*The data*

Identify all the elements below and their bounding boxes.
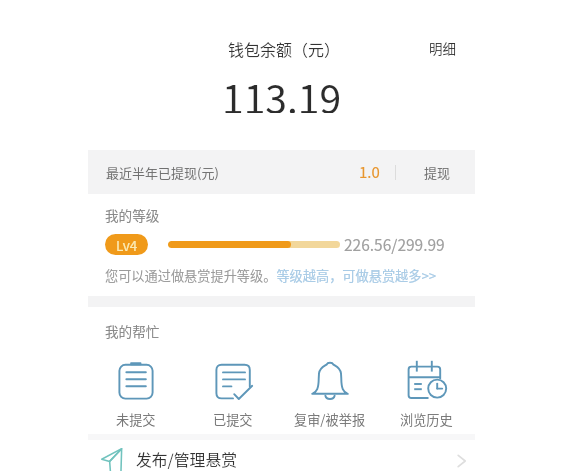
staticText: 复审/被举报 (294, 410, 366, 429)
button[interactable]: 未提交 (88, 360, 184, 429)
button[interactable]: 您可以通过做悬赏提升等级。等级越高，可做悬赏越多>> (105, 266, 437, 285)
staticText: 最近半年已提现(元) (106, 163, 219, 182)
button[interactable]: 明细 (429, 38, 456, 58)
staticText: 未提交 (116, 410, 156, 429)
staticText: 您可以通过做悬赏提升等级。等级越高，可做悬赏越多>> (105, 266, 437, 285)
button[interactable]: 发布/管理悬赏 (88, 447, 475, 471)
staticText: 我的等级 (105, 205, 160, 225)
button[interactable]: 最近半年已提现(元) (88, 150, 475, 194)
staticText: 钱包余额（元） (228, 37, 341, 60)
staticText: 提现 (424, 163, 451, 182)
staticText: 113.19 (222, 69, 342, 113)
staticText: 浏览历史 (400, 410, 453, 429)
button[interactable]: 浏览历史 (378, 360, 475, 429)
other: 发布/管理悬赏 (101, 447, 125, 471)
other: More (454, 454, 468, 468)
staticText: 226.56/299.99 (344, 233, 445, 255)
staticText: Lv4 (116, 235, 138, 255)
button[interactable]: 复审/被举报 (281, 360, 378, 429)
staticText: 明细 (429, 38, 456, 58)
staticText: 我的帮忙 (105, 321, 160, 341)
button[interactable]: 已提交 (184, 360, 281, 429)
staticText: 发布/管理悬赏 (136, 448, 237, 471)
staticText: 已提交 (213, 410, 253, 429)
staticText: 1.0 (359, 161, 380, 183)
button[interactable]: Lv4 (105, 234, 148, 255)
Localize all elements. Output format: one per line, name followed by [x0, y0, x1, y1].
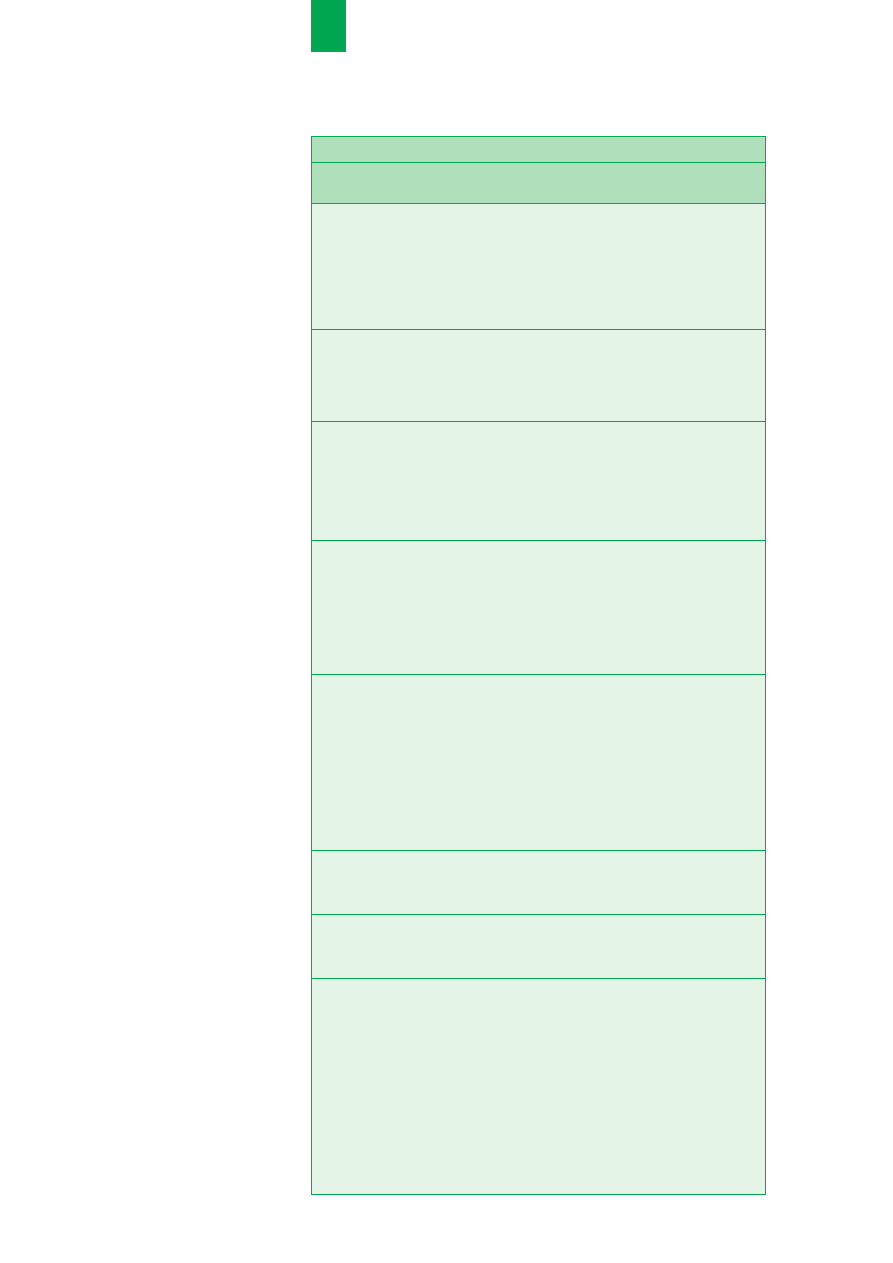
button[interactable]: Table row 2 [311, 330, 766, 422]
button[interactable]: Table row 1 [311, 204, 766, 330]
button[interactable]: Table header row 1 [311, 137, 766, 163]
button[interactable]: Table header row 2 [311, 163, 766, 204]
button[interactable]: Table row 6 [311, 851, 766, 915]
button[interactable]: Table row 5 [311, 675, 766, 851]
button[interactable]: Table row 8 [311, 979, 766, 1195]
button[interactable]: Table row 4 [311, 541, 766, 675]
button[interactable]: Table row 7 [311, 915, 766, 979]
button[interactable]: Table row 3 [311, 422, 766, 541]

*What this task involves*
Please reproduce each line of the listing above exactly, skipping pictures.

*Exercise answer*
Identify all the elements below and their bounding boxes.
staticText: 复审/被举报 (294, 410, 366, 429)
button[interactable]: 未提交 (88, 360, 184, 429)
button[interactable]: 您可以通过做悬赏提升等级。等级越高，可做悬赏越多>> (105, 266, 437, 285)
staticText: 最近半年已提现(元) (106, 163, 219, 182)
button[interactable]: 明细 (429, 38, 456, 58)
staticText: 未提交 (116, 410, 156, 429)
staticText: 您可以通过做悬赏提升等级。等级越高，可做悬赏越多>> (105, 266, 437, 285)
button[interactable]: 发布/管理悬赏 (88, 447, 475, 471)
staticText: 我的等级 (105, 205, 160, 225)
button[interactable]: 最近半年已提现(元) (88, 150, 475, 194)
staticText: 钱包余额（元） (228, 37, 341, 60)
staticText: 提现 (424, 163, 451, 182)
staticText: 113.19 (222, 69, 342, 113)
staticText: 浏览历史 (400, 410, 453, 429)
button[interactable]: 浏览历史 (378, 360, 475, 429)
other: 发布/管理悬赏 (101, 447, 125, 471)
other: More (454, 454, 468, 468)
staticText: 226.56/299.99 (344, 233, 445, 255)
staticText: Lv4 (116, 235, 138, 255)
button[interactable]: 复审/被举报 (281, 360, 378, 429)
staticText: 明细 (429, 38, 456, 58)
staticText: 我的帮忙 (105, 321, 160, 341)
button[interactable]: 已提交 (184, 360, 281, 429)
staticText: 发布/管理悬赏 (136, 448, 237, 471)
staticText: 已提交 (213, 410, 253, 429)
staticText: 1.0 (359, 161, 380, 183)
button[interactable]: Lv4 (105, 234, 148, 255)
Localize all elements. Output format: one per line, name followed by [x0, y0, x1, y1].
button[interactable]: Table row 2 [311, 330, 766, 422]
button[interactable]: Table row 1 [311, 204, 766, 330]
button[interactable]: Table header row 1 [311, 137, 766, 163]
button[interactable]: Table header row 2 [311, 163, 766, 204]
button[interactable]: Table row 6 [311, 851, 766, 915]
button[interactable]: Table row 5 [311, 675, 766, 851]
button[interactable]: Table row 8 [311, 979, 766, 1195]
button[interactable]: Table row 4 [311, 541, 766, 675]
button[interactable]: Table row 7 [311, 915, 766, 979]
button[interactable]: Table row 3 [311, 422, 766, 541]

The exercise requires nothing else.